* DATA:
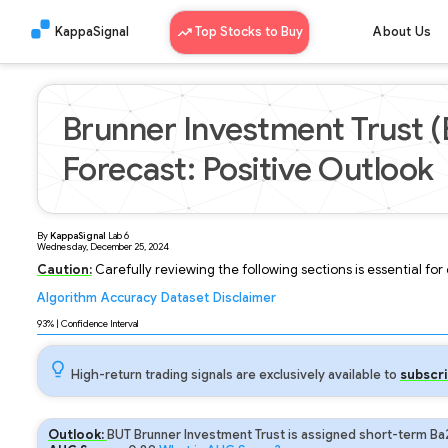
KappaSignal
Top Stocks to Buy
About Us
Brunner Investment Trust 
Forecast: Positive Outlook
By
KappaSignal
Lab
6
Wednesday, December 25, 2024
Caution:
Carefully reviewing the following sections is essential fo
Algorithm
Accuracy
Dataset
Disclaimer
Analyzing...
93
% | Confidence Interval
High-return trading signals are exclusively available to
subscri
Outlook:
BUT Brunner Investment Trust is assigned short-term Ba2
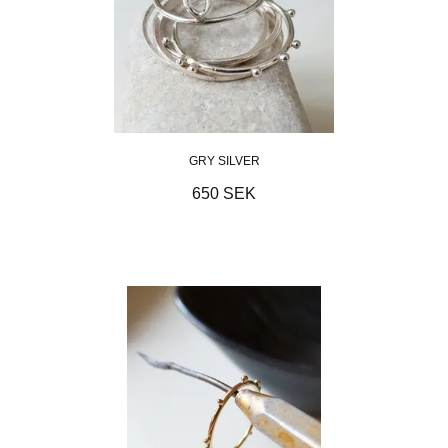
GRY SILVER
650 SEK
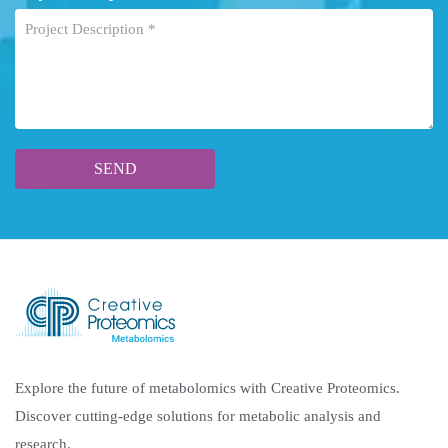
Explore the future of metabolomics with Creative Proteomics.
Discover cutting-edge solutions for metabolic analysis and
research.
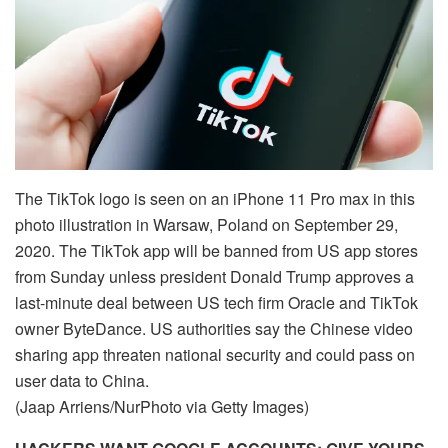
The TikTok logo is seen on an iPhone 11 Pro max in this
photo illustration in Warsaw, Poland on September 29,
2020. The TikTok app will be banned from US app stores
from Sunday unless president Donald Trump approves a
last-minute deal between US tech firm Oracle and TikTok
owner ByteDance. US authorities say the Chinese video
sharing app threaten national security and could pass on
user data to China.
(Jaap Arriens/NurPhoto via Getty Images)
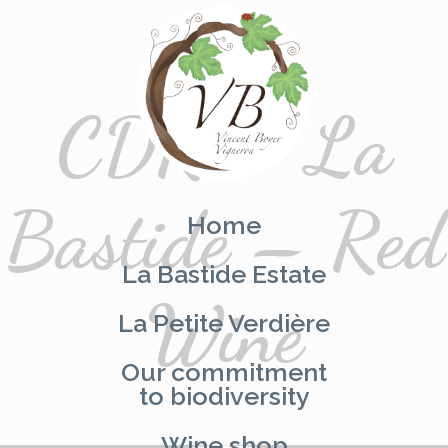
CDR – La
Skip
to
content
Bastide – Red
Home
La Bastide Estate
Wine
La Petite Verdière
Our commitment
to biodiversity
Wine shop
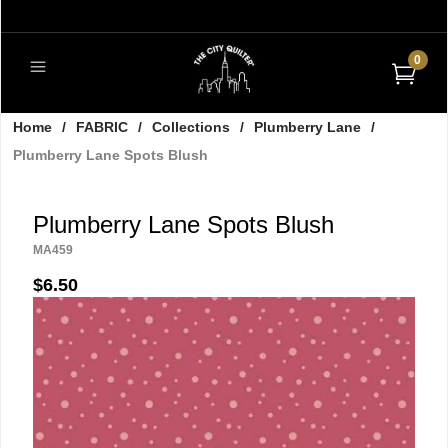
0
Home
/
FABRIC
/
Collections
/
Plumberry Lane
/
Plumberry Lane Spots Blush
Plumberry Lane Spots Blush
MA459
$6.50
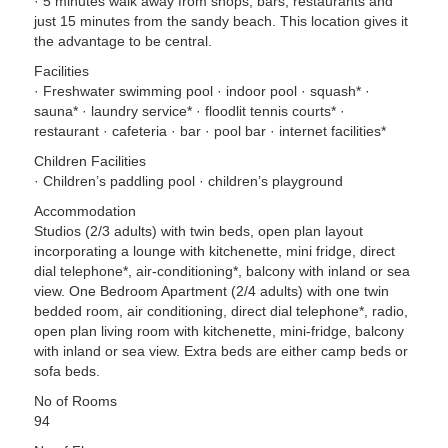
· 5 minutes walk away from shops, bars, restaurants and
just 15 minutes from the sandy beach. This location gives it
the advantage to be central.
Facilities
· Freshwater swimming pool · indoor pool · squash* ·
sauna* · laundry service* · floodlit tennis courts* ·
restaurant · cafeteria · bar · pool bar · internet facilities*
Children Facilities
· Children’s paddling pool · children’s playground
Accommodation
Studios (2/3 adults) with twin beds, open plan layout
incorporating a lounge with kitchenette, mini fridge, direct
dial telephone*, air-conditioning*, balcony with inland or sea
view. One Bedroom Apartment (2/4 adults) with one twin
bedded room, air conditioning, direct dial telephone*, radio,
open plan living room with kitchenette, mini-fridge, balcony
with inland or sea view. Extra beds are either camp beds or
sofa beds.
No of Rooms
94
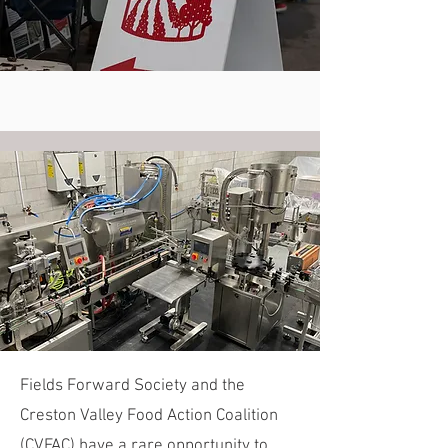
Fields Forward Society and the
Creston Valley Food Action Coalition
(CVFAC) have a rare opportunity to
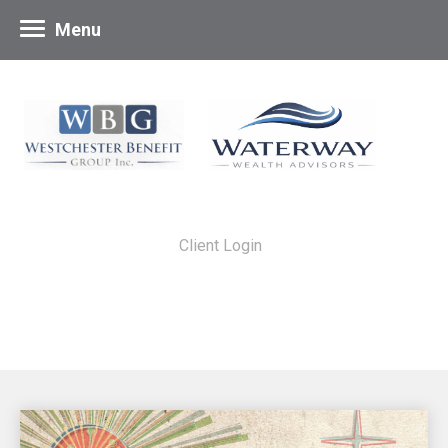
Menu
Client Login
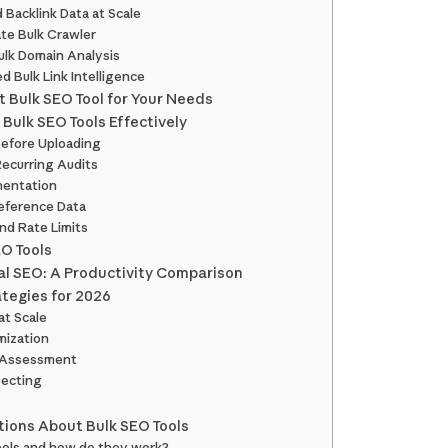
 Backlink Data at Scale
ate Bulk Crawler
Bulk Domain Analysis
ed Bulk Link Intelligence
 Bulk SEO Tool for Your Needs
 Bulk SEO Tools Effectively
Before Uploading
ecurring Audits
mentation
eference Data
nd Rate Limits
O Tools
al SEO: A Productivity Comparison
tegies for 2026
at Scale
imization
 Assessment
pecting
ions About Bulk SEO Tools
tools and how do they work?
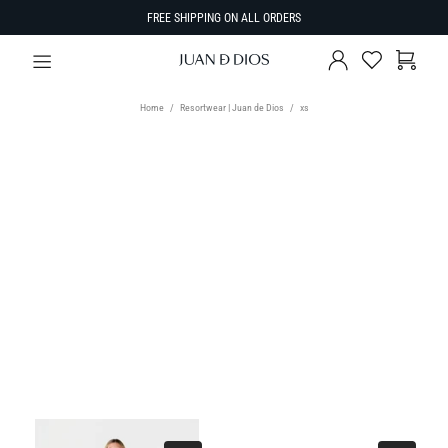
FREE SHIPPING ON ALL ORDERS
Home
Resortwear | Juan de Dios
xs
TYPE
Select Type
SIZE
SORT BY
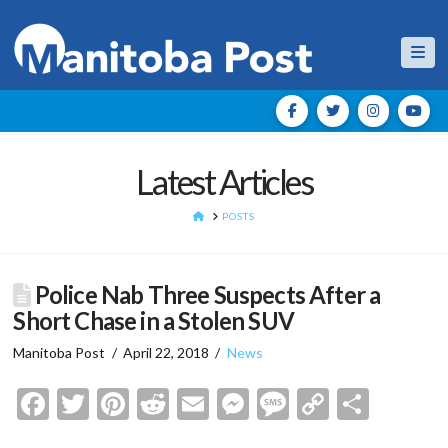
Nav
Latest Articles
HOME
POSTS
Police Nab Three Suspects After a
Short Chase in a Stolen SUV
Manitoba Post
April 22, 2018
News
Facebook
Twitter
Pinterest
Reddit
Email
Messenger
Message
Copy
Shar
Link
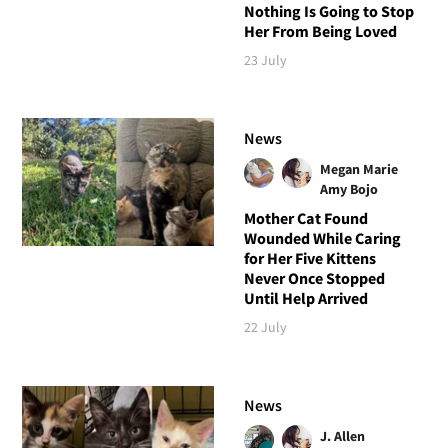
Nothing Is Going to Stop
Her From Being Loved
23 July
News
Megan Marie
Amy Bojo
Mother Cat Found
Wounded While Caring
for Her Five Kittens
Never Once Stopped
Until Help Arrived
22 July
News
J. Allen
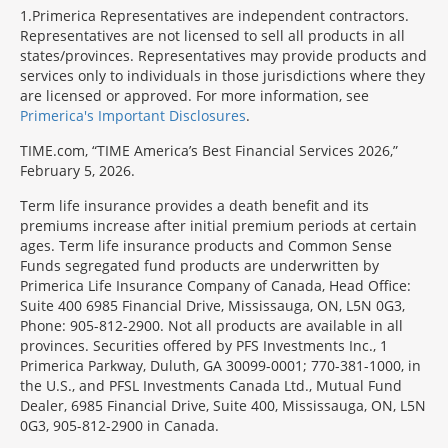
1
Primerica Representatives are independent contractors.
Representatives are not licensed to sell all products in all
states/provinces. Representatives may provide products and
services only to individuals in those jurisdictions where they
are licensed or approved. For more information, see
Primerica's Important Disclosures
.
TIME.com, “TIME America’s Best Financial Services 2026,”
February 5, 2026.
Term life insurance provides a death benefit and its
premiums increase after initial premium periods at certain
ages. Term life insurance products and Common Sense
Funds segregated fund products are underwritten by
Primerica Life Insurance Company of Canada, Head Office:
Suite 400 6985 Financial Drive, Mississauga, ON, L5N 0G3,
Phone: 905-812-2900. Not all products are available in all
provinces. Securities offered by PFS Investments Inc., 1
Primerica Parkway, Duluth, GA 30099-0001; 770-381-1000, in
the U.S., and PFSL Investments Canada Ltd., Mutual Fund
Dealer, 6985 Financial Drive, Suite 400, Mississauga, ON, L5N
0G3, 905-812-2900 in Canada.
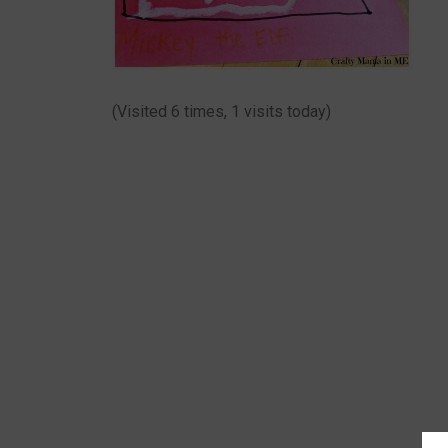
(Visited 6 times, 1 visits today)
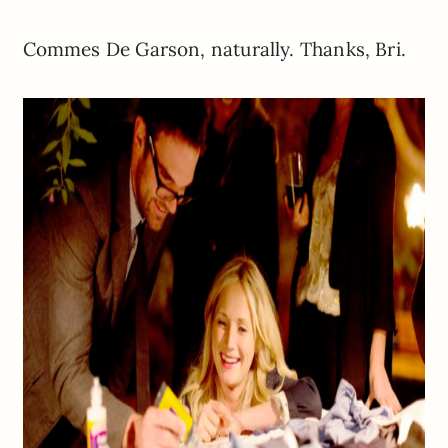
Commes De Garson, naturally. Thanks, Bri.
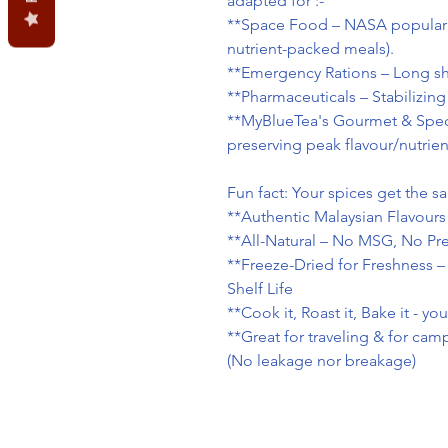
adapted for :-
**Space Food – NASA popularize
nutrient-packed meals).
**Emergency Rations – Long shel
**Pharmaceuticals – Stabilizing
**MyBlueTea's Gourmet & Spec
preserving peak flavour/nutrien
Fun fact: Your spices get the 
**Authentic Malaysian Flavours
**All-Natural – No MSG, No Pres
**Freeze-Dried for Freshness –
Shelf Life
**Cook it, Roast it, Bake it - yo
**Great for traveling & for ca
(No leakage nor breakage)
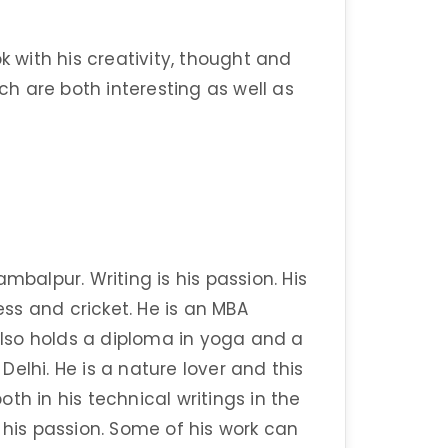
k with his creativity, thought and
ich are both interesting as well as
mbalpur. Writing is his passion. His
ss and cricket. He is an MBA
lso holds a diploma in yoga and a
elhi. He is a nature lover and this
th in his technical writings in the
 his passion. Some of his work can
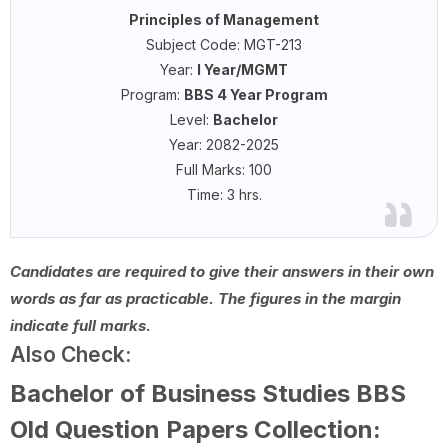
Principles of Management
Subject Code: MGT-213
Year:
I Year/MGMT
Program:
BBS 4 Year Program
Level:
Bachelor
Year: 2082-2025
Full Marks: 100
Time: 3 hrs.
Candidates are required to give their answers in their own
words as far as practicable. The figures in the margin
indicate full marks.
Also Check:
Bachelor of Business Studies BBS
Old Question Papers Collection:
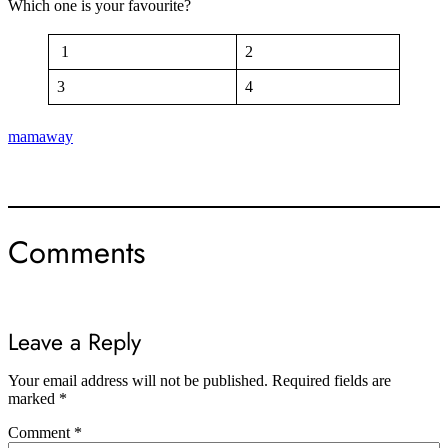
Which one is your favourite?
1
2
3
4
mamaway
Comments
Leave a Reply
Your email address will not be published.
Required fields are
marked
*
Comment
*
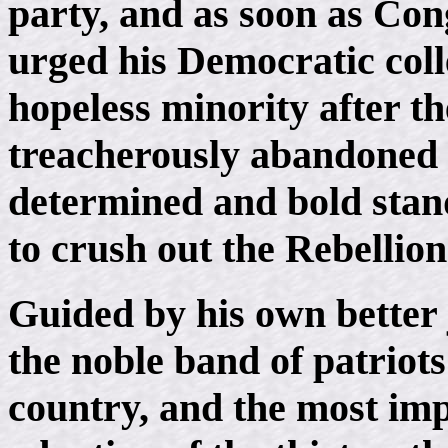
party, and as soon as Con
urged his Democratic coll
hopeless minority after 
treacherously abandoned t
determined and bold stan
to crush out the Rebellion
Guided by his own better 
the noble band of patriots
country, and the most imp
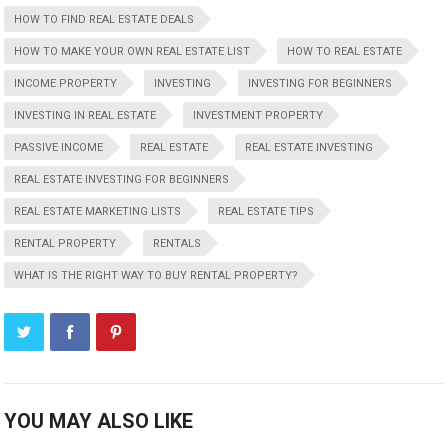
HOW TO FIND REAL ESTATE DEALS
HOW TO MAKE YOUR OWN REAL ESTATE LIST
HOW TO REAL ESTATE
INCOME PROPERTY
INVESTING
INVESTING FOR BEGINNERS
INVESTING IN REAL ESTATE
INVESTMENT PROPERTY
PASSIVE INCOME
REAL ESTATE
REAL ESTATE INVESTING
REAL ESTATE INVESTING FOR BEGINNERS
REAL ESTATE MARKETING LISTS
REAL ESTATE TIPS
RENTAL PROPERTY
RENTALS
WHAT IS THE RIGHT WAY TO BUY RENTAL PROPERTY?
YOU MAY ALSO LIKE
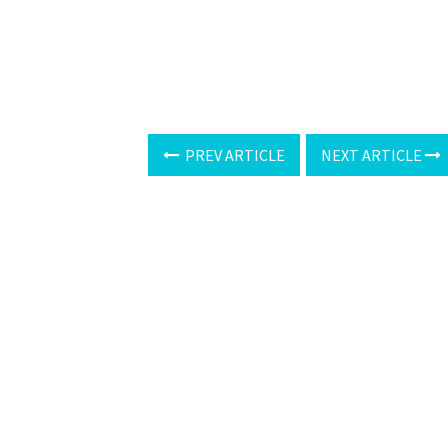
PREV ARTICLE
NEXT ARTICLE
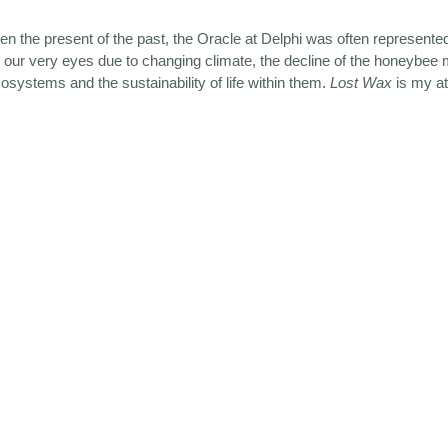
ghten the present of the past, the Oracle at Delphi was often represen
 our very eyes due to changing climate, the decline of the honeybee 
cosystems and the sustainability of life within them.
Lost Wax
is my at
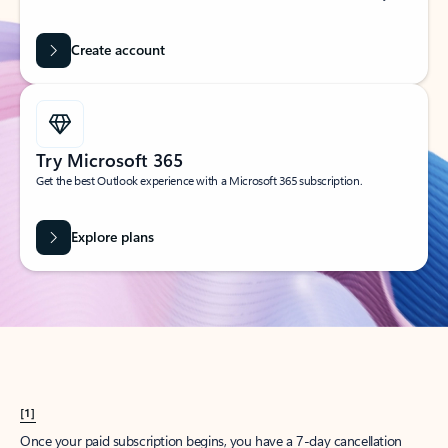
Create account
Try Microsoft 365
Get the best Outlook experience with a Microsoft 365 subscription.
Explore plans
[1]
Once your paid subscription begins, you have a 7-day cancellation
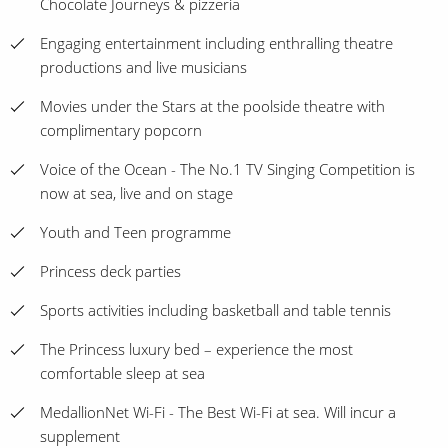
Chocolate Journeys & pizzeria
Engaging entertainment including enthralling theatre
productions and live musicians
Movies under the Stars at the poolside theatre with
complimentary popcorn
Voice of the Ocean - The No.1 TV Singing Competition is
now at sea, live and on stage
Youth and Teen programme
Princess deck parties
Sports activities including basketball and table tennis
The Princess luxury bed – experience the most
comfortable sleep at sea
MedallionNet Wi-Fi - The Best Wi-Fi at sea. Will incur a
supplement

* AIM OF THE TASK:
Repeat the exact lines from the first line of the data through the line containing "owner ByteDance. US". Nothing else, no pictures.

* OUTPUT BELOW:
KappaSignal
Top Stocks to Buy
About Us
Brunner Investment Trust 
Forecast: Positive Outlook
By
KappaSignal
Lab
6
Wednesday, December 25, 2024
Caution:
Carefully reviewing the following sections is essential fo
Algorithm
Accuracy
Dataset
Disclaimer
Analyzing...
93
% | Confidence Interval
High-return trading signals are exclusively available to
subscri
Outlook:
BUT Brunner Investment Trust is assigned short-term Ba2
GRY SILVER
650 SEK
Explore the future of metabolomics with Creative Proteomics.
Discover cutting-edge solutions for metabolic analysis and
research.
The TikTok logo is seen on an iPhone 11 Pro max in this
photo illustration in Warsaw, Poland on September 29,
2020. The TikTok app will be banned from US app stores
from Sunday unless president Donald Trump approves a
last-minute deal between US tech firm Oracle and TikTok
owner ByteDance. US authorities say the Chinese video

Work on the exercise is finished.